Start of Block

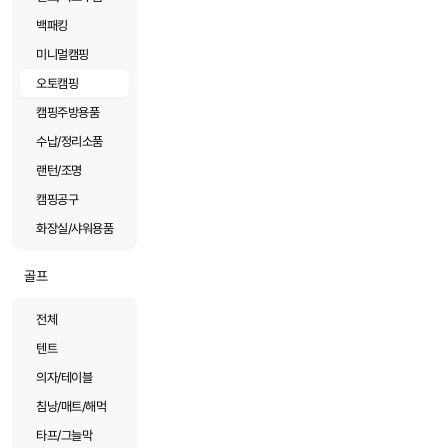
백패킹
미니멀캠핑
오토캠핑
캠핑주방용품
수납/정리소품
랜턴/조명
캠핑공구
화장실/샤워용품
골프
전체
텐트
의자/테이블
침낭/매트/해먹
타프/그늘막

End of Block

*TASK TO COMPLETE:*
Only the text of the entries belongs in the answer, copied exactly; the pictures stay out.

*YOUR SOLUTION:*
백패킹
미니멀캠핑
오토캠핑
캠핑주방용품
수납/정리소품
랜턴/조명
캠핑공구
화장실/샤워용품
골프
전체
텐트
의자/테이블
침낭/매트/해먹
타프/그늘막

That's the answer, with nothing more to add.